Polémique : Selon Trump, seuls les pro-armes peuvent stopper Clinton

Donald Trump a laissé entendre mardi que seuls les défenseurs du port d’arme étaient à même de stopper son adversaire démocrate Hillary Clinton, ou les juges qu’elle pourrait nommer à la Cour suprême, provoquant un nouveau tollé.

La déclaration du milliardaire et candidat du parti républicain dans la course à la Maison Blanche a en effet été interprétée par de nombreux médias et observateurs comme un appel à user de la violence pour stopper Hillary Clinton ou des juges.

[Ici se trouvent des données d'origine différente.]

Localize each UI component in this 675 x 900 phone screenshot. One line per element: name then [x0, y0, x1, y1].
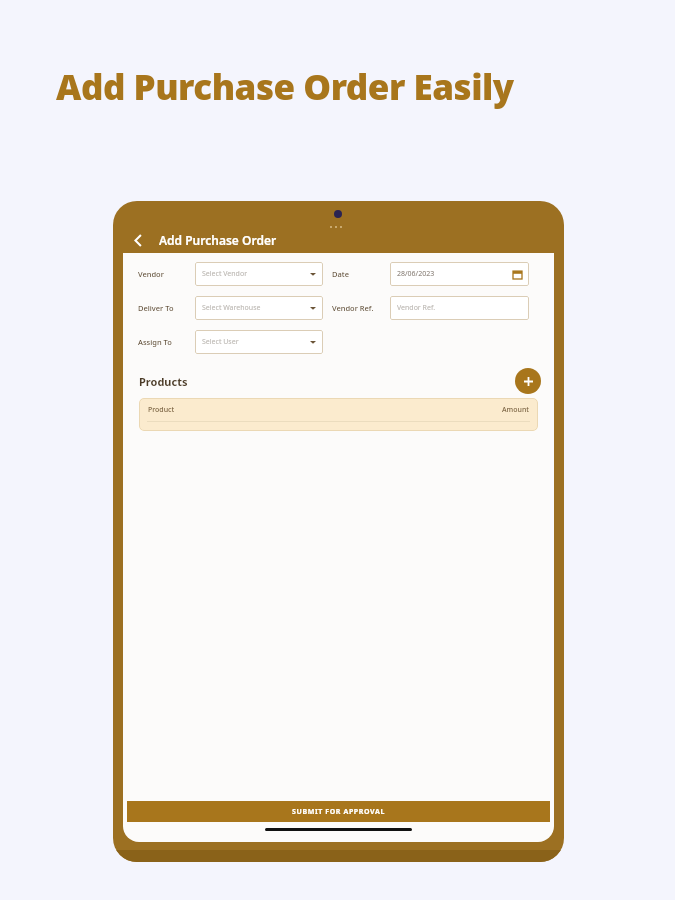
button[interactable]: Vendor Ref.: [390, 296, 529, 320]
staticText: Deliver To: [138, 303, 174, 313]
staticText: SUBMIT FOR APPROVAL: [292, 807, 385, 817]
staticText: Add Purchase Order: [159, 232, 277, 248]
staticText: Product: [148, 405, 175, 415]
staticText: Date: [332, 269, 349, 279]
staticText: Add Purchase Order Easily: [56, 63, 514, 111]
button[interactable]: Product: [139, 398, 538, 431]
button[interactable]: Select Warehouse: [195, 296, 323, 320]
staticText: Select Warehouse: [202, 303, 261, 313]
button[interactable]: 28/06/2023: [390, 262, 529, 286]
staticText: Amount: [502, 405, 529, 415]
button[interactable]: SUBMIT FOR APPROVAL: [127, 801, 550, 822]
button[interactable]: Add product: [515, 368, 541, 394]
button[interactable]: Select Vendor: [195, 262, 323, 286]
staticText: Select Vendor: [202, 269, 248, 279]
button[interactable]: Select User: [195, 330, 323, 354]
staticText: Vendor Ref.: [332, 303, 374, 313]
staticText: Vendor Ref.: [397, 303, 436, 313]
button[interactable]: Back: [126, 228, 150, 252]
staticText: Select User: [202, 337, 239, 347]
staticText: Vendor: [138, 269, 164, 279]
staticText: Assign To: [138, 337, 172, 347]
staticText: Products: [139, 374, 188, 389]
staticText: 28/06/2023: [397, 269, 435, 279]
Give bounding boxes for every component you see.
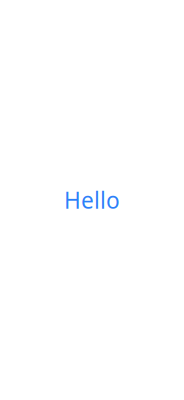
staticText: Hello bbox=[64, 185, 120, 215]
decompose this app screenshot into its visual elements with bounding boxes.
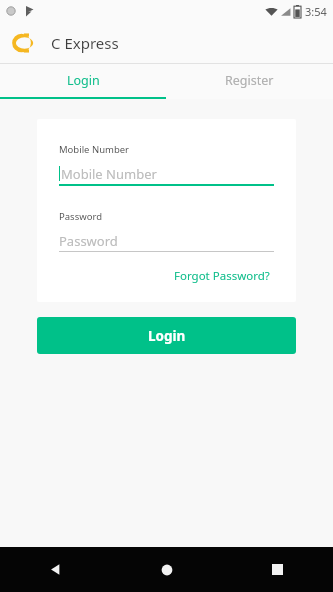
staticText: Password xyxy=(59,210,102,223)
staticText: Mobile Number xyxy=(61,165,157,183)
staticText: Forgot Password? xyxy=(174,268,270,284)
button[interactable]: Register xyxy=(166,64,333,97)
button[interactable]: Login xyxy=(0,64,166,97)
staticText: C Express xyxy=(51,33,119,53)
staticText: 3:54 xyxy=(305,4,327,19)
staticText: Register xyxy=(225,72,274,89)
button[interactable]: Login xyxy=(37,317,296,354)
button[interactable]: Back xyxy=(0,547,111,592)
button[interactable]: Home xyxy=(111,547,222,592)
staticText: Password xyxy=(59,232,118,250)
button[interactable]: Password xyxy=(59,230,274,251)
button[interactable]: Mobile Number xyxy=(59,163,274,184)
staticText: Mobile Number xyxy=(59,143,130,156)
staticText: Login xyxy=(148,327,186,345)
button[interactable]: Forgot Password? xyxy=(170,264,274,288)
button[interactable]: Recents xyxy=(222,547,333,592)
staticText: Login xyxy=(67,72,100,89)
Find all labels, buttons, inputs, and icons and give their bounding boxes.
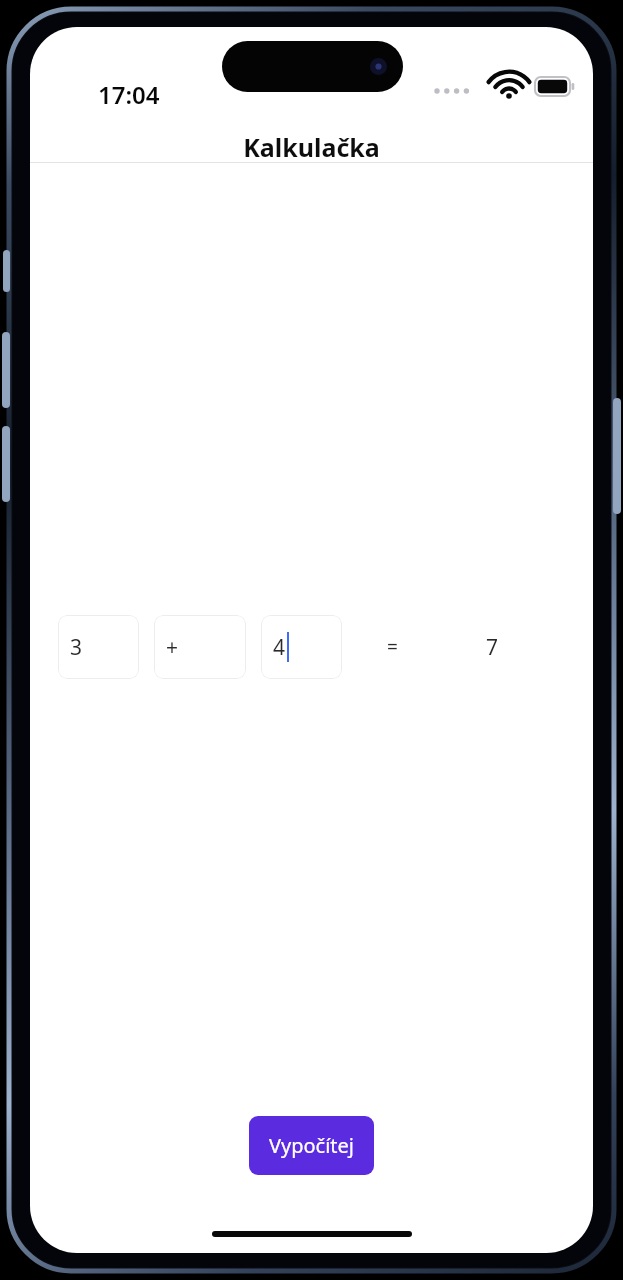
- button[interactable]: 3: [58, 615, 139, 679]
- staticText: =: [387, 634, 398, 660]
- staticText: 17:04: [98, 78, 160, 111]
- staticText: 7: [486, 633, 499, 662]
- button[interactable]: +: [154, 615, 246, 679]
- button[interactable]: 4: [261, 615, 342, 679]
- staticText: Vypočítej: [269, 1132, 355, 1159]
- staticText: +: [166, 633, 179, 662]
- staticText: 4: [273, 633, 286, 662]
- staticText: 3: [70, 633, 83, 662]
- other: Home indicator: [212, 1231, 412, 1237]
- button[interactable]: Vypočítej: [249, 1116, 374, 1175]
- staticText: Kalkulačka: [30, 130, 593, 164]
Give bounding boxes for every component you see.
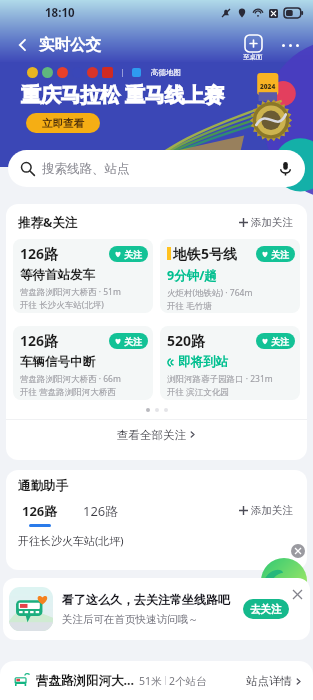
staticText: 车辆信号中断 — [20, 354, 95, 370]
button[interactable]: 126路 — [12, 502, 68, 527]
staticText: 关注 — [271, 336, 289, 347]
staticText: 添加关注 — [251, 504, 293, 517]
staticText: 添加关注 — [251, 216, 293, 229]
staticText: 高德地图 — [151, 68, 181, 77]
staticText: 营盘路浏阳河大桥西 · 66m — [20, 373, 121, 385]
staticText: 126路 — [20, 331, 59, 350]
button[interactable]: 126路 — [13, 239, 153, 313]
staticText: 营盘路浏阳河大... — [36, 672, 135, 689]
button[interactable]: 126路 — [73, 502, 129, 527]
staticText: 126路 — [20, 244, 59, 263]
button[interactable]: 添加关注 — [235, 212, 297, 233]
button[interactable]: 高德地图 — [0, 62, 313, 167]
button[interactable]: Add to home screen — [243, 35, 263, 61]
staticText: 火炬村(地铁站) · 764m — [167, 287, 253, 299]
staticText: 低碳 — [272, 585, 296, 600]
staticText: 站点详情 — [246, 674, 292, 688]
staticText: 看了这么久，去关注常坐线路吧 — [62, 592, 230, 607]
staticText: 开往 长沙火车站(北坪) — [20, 299, 104, 311]
button[interactable]: 关注 — [256, 246, 295, 262]
button[interactable]: 查看全部关注 — [6, 420, 307, 449]
button[interactable]: 看了这么久，去关注常坐线路吧 — [3, 578, 310, 640]
button[interactable]: 126路 — [13, 326, 153, 400]
button[interactable]: 搜索线路、站点 — [8, 150, 305, 187]
staticText: 18:10 — [45, 5, 75, 21]
staticText: 即将到站 — [178, 354, 228, 370]
staticText: 实时公交 — [39, 35, 101, 55]
other: Voice search — [278, 161, 293, 176]
staticText: 搜索线路、站点 — [42, 161, 130, 177]
button[interactable]: 关注 — [109, 333, 148, 349]
staticText: 关注 — [271, 249, 289, 260]
staticText: 立即查看 — [42, 117, 84, 130]
staticText: 2个站台 — [169, 674, 207, 688]
button[interactable]: Close — [291, 544, 305, 558]
staticText: 51米 — [139, 674, 162, 688]
staticText: 2024 — [260, 82, 276, 91]
staticText: 关注 — [124, 249, 142, 260]
button[interactable]: Low carbon travel — [261, 558, 307, 604]
staticText: 通勤助手 — [18, 478, 68, 494]
staticText: 关注后可在首页快速访问哦～ — [62, 613, 199, 626]
staticText: 126路 — [22, 502, 58, 520]
staticText: 去关注 — [250, 603, 282, 616]
button[interactable]: 520路 — [160, 326, 300, 400]
staticText: 至桌面 — [243, 53, 263, 61]
button[interactable]: More options — [278, 40, 303, 51]
staticText: 查看全部关注 — [117, 428, 186, 442]
button[interactable]: 添加关注 — [235, 500, 297, 521]
staticText: 关注 — [124, 336, 142, 347]
staticText: 重庆马拉松 重马线上赛 — [21, 81, 224, 108]
staticText: 营盘路浏阳河大桥西 · 51m — [20, 286, 121, 298]
button[interactable]: 地铁5号线 — [160, 239, 300, 313]
button[interactable]: 去关注 — [243, 599, 289, 619]
staticText: 开往 营盘路浏阳河大桥西 — [20, 386, 116, 398]
staticText: 126路 — [83, 502, 119, 520]
button[interactable]: Dismiss — [289, 586, 305, 602]
staticText: 开往 滨江文化园 — [167, 386, 229, 398]
staticText: 地铁5号线 — [173, 244, 238, 263]
staticText: 浏阳河路蓉子园路口 · 231m — [167, 373, 273, 385]
button[interactable]: 站点详情 — [246, 674, 303, 688]
staticText: 开往长沙火车站(北坪) — [18, 533, 124, 548]
staticText: 等待首站发车 — [20, 267, 95, 283]
button[interactable]: 关注 — [256, 333, 295, 349]
staticText: 9分钟/趟 — [167, 267, 217, 284]
staticText: 推荐&关注 — [18, 214, 78, 231]
button[interactable]: 关注 — [109, 246, 148, 262]
staticText: 开往 毛竹塘 — [167, 300, 212, 312]
button[interactable]: Back — [13, 35, 101, 55]
button[interactable]: 立即查看 — [26, 113, 100, 133]
staticText: 520路 — [167, 331, 206, 350]
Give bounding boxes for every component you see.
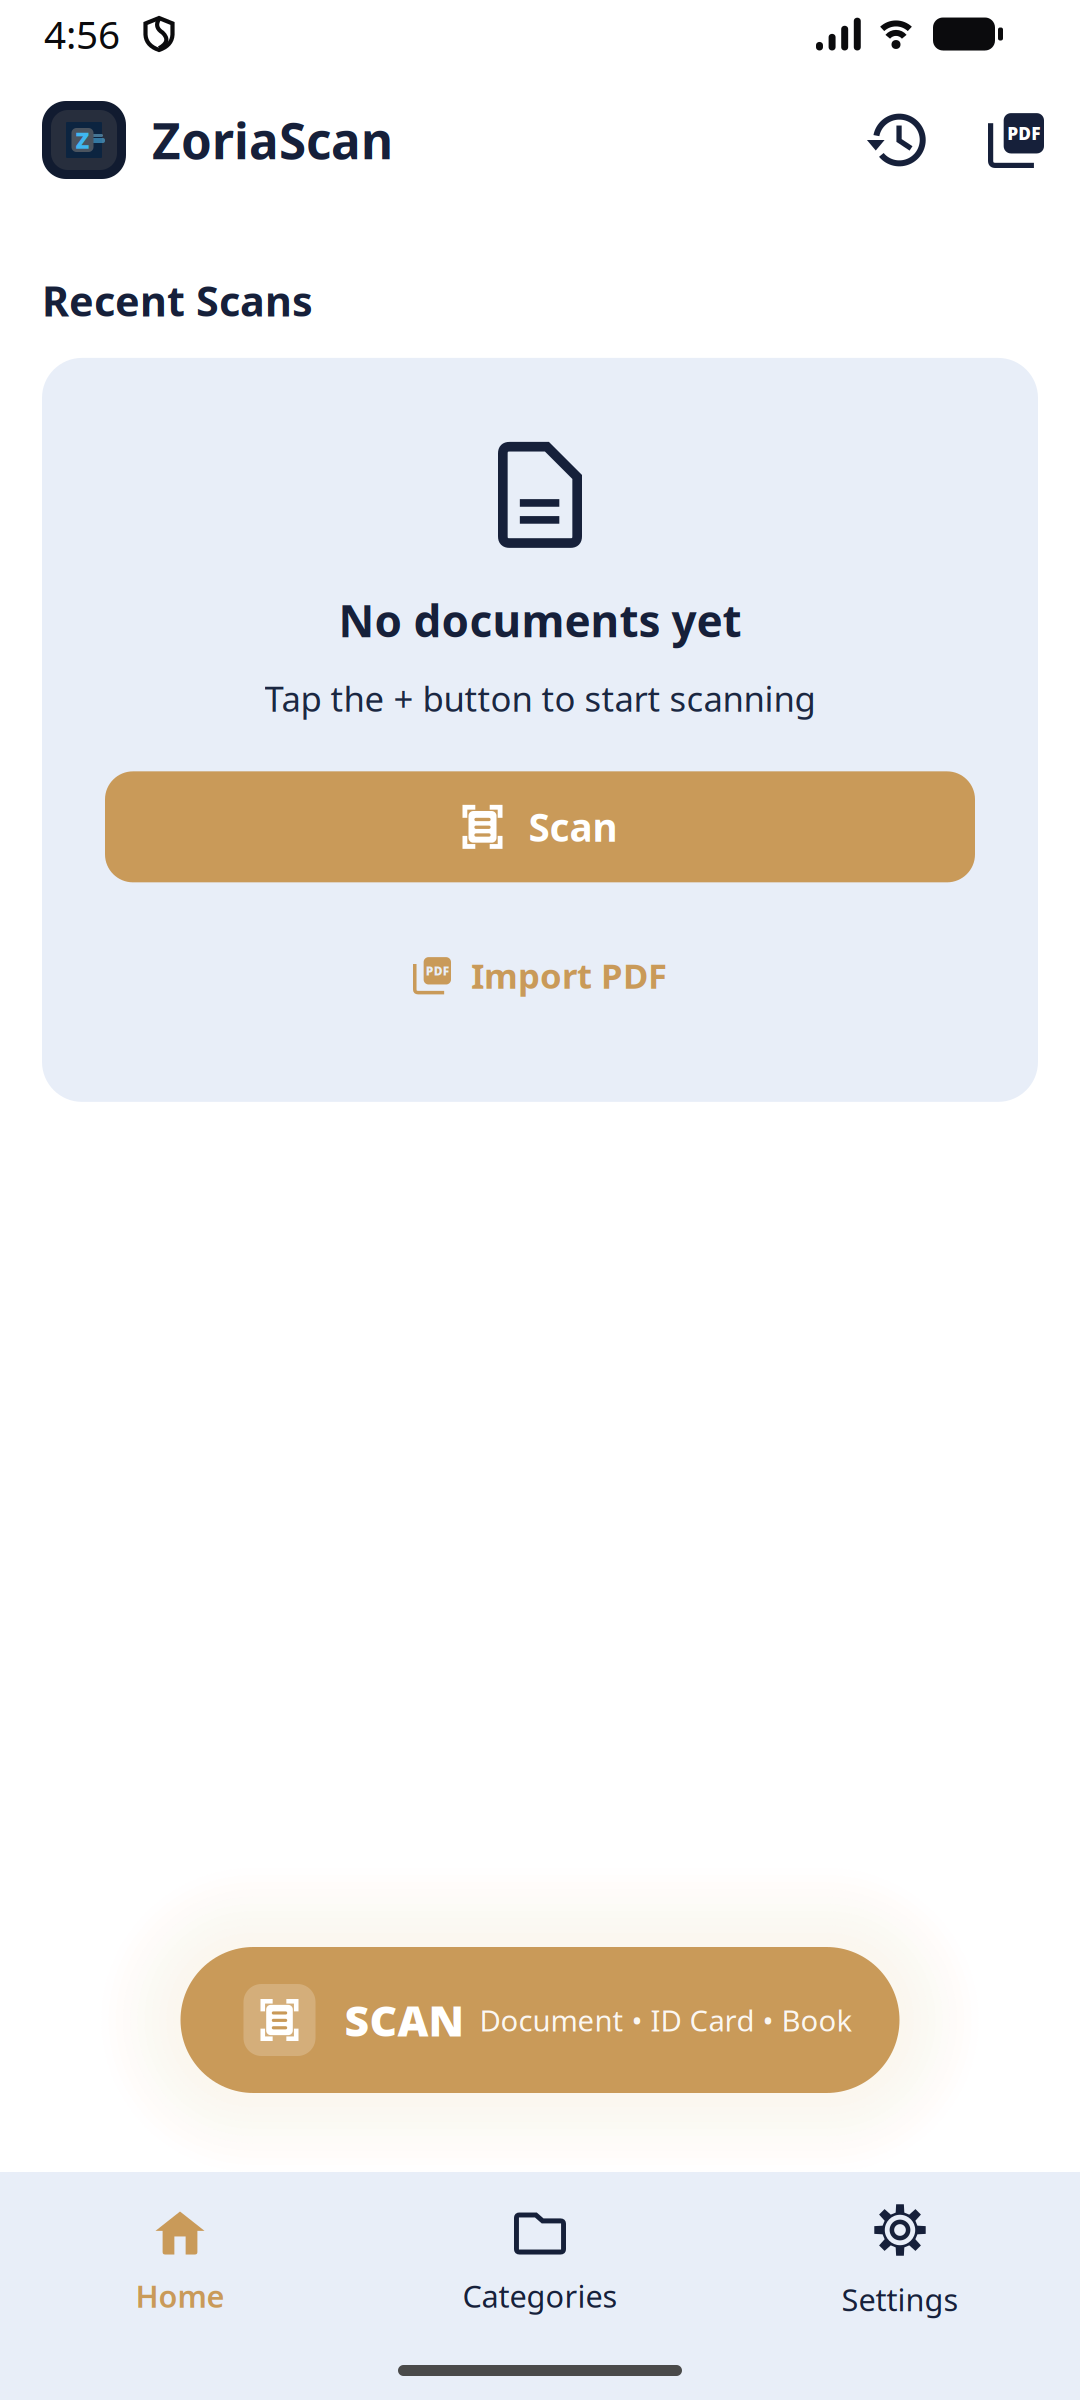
button[interactable]: Home <box>0 2204 360 2324</box>
button[interactable]: Scan <box>105 771 975 882</box>
staticText: Recent Scans <box>42 273 313 328</box>
staticText: No documents yet <box>338 591 742 649</box>
button[interactable]: PDF <box>387 940 693 1010</box>
staticText: Document • ID Card • Book <box>480 2000 852 2040</box>
staticText: PDF <box>426 963 449 979</box>
staticText: SCAN <box>344 1992 464 2048</box>
staticText: Scan <box>528 801 618 852</box>
button[interactable]: History <box>852 98 941 182</box>
staticText: Categories <box>462 2276 618 2316</box>
button[interactable]: SCAN <box>180 1947 900 2093</box>
staticText: Z <box>76 125 90 155</box>
button[interactable]: PDF tools <box>972 98 1060 182</box>
staticText: Settings <box>842 2279 958 2320</box>
staticText: 4:56 <box>44 8 120 60</box>
staticText: ZoriaScan <box>152 107 393 173</box>
staticText: Import PDF <box>471 952 667 998</box>
staticText: Home <box>136 2276 224 2316</box>
button[interactable]: Categories <box>360 2204 720 2324</box>
button[interactable]: Settings <box>720 2200 1080 2328</box>
staticText: Tap the + button to start scanning <box>264 675 816 721</box>
staticText: PDF <box>1007 122 1040 145</box>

« En gros, Hillary veut abolir le second amendement » de la Constitution, qui garantit le droit de posséder des armes, a déclaré Donald Trump lors d’une réunion électorale à Wilmington, en Caroline du Nord, au sud-est des Etats-Unis.

« Si elle a la possibilité de choisir ses juges, il n’y a rien que vous puissiez faire, les gars », a dit Donald Trump. « Bien que, avec le second amendement – peut-être qu’il y a une solution, je ne sais pas », a-t-il ajouté, laissant sa phrase en suspens.

La campagne de Donald Trump n’a pas tardé à publier un communiqué, face au déferlement de critiques, intitulé « communiqué de la campagne Trump sur les médias malhonnêtes ». Elle y affirme que le milliardaire voulait dire que le groupe très soudé de défenseurs du port d’armes empêcherait Hillary Clinton d’être élue en votant massivement pour Donald Trump.

« Cela s’appelle le pouvoir d’unifier – les supporters du second amendement sont très dynamiques et sont complètement unis, ce qui leur confère un grand pouvoir politique », a écrit Jason Miller, principal conseiller en communication de Donald Trump.

Il a immédiatement trouvé le soutien du puissant lobby des armes à feu, la NRA, qui a appelé sur Twitter à voter pour le second amendement et par conséquent pour Donald Trump.

« Des gens instables armés vous écoutent »

Mais l’argument de la campagne du milliardaire n’a pas vraiment convaincu, si l’on en croit la réaction sur les réseaux sociaux. Le directeur de campagne de Hillary Clinton, Robby Mook, a lui aussi rapidement réagi, en accusant Donald Trump d’utiliser un « langage dangereux ». « Une personne qui cherche à devenir président des Etats-Unis ne devrait pas lancer un appel à la violence sous quelle que forme que ce soit », a-t-il souligné.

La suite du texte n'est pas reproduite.